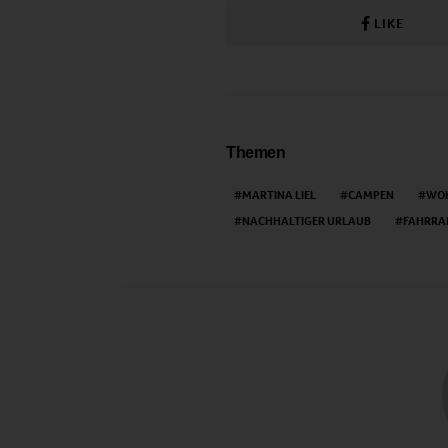
LIKE
Themen
MARTINA LIEL
CAMPEN
WO
NACHHALTIGER URLAUB
FAHRRA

* [Exercise requirements]
Repeat the material above exactly. Leave every picture out of it.

* [Written response]
LIKE
Themen
MARTINA LIEL
CAMPEN
WO
NACHHALTIGER URLAUB
FAHRRA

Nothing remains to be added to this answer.